* Task item: Below are the entries; give again exactly the lines from the one mentioning "both straight and absurd characters." through the one mentioning "geniuses mess up by going with the wrong", inclusive.

[[ Available data, beginning ]]

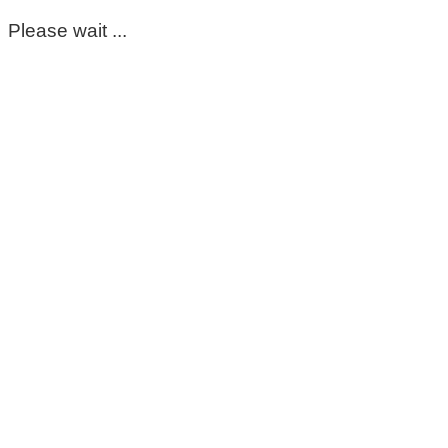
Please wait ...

[[ Available data, end ]]
[[ Available data, beginning ]]

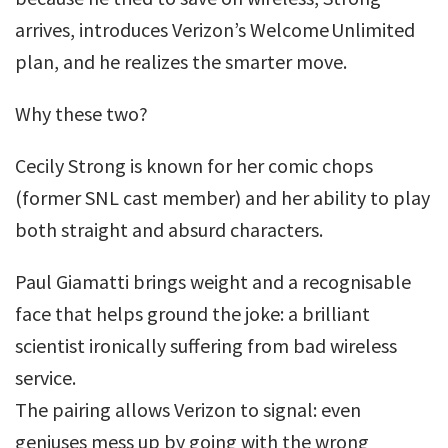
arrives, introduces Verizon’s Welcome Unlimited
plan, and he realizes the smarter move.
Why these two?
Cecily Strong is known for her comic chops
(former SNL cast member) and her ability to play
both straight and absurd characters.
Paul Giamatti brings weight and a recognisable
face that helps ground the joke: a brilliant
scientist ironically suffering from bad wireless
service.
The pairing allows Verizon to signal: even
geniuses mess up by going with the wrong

[[ Available data, end ]]

* Response to the task:
both straight and absurd characters.
Paul Giamatti brings weight and a recognisable
face that helps ground the joke: a brilliant
scientist ironically suffering from bad wireless
service.
The pairing allows Verizon to signal: even
geniuses mess up by going with the wrong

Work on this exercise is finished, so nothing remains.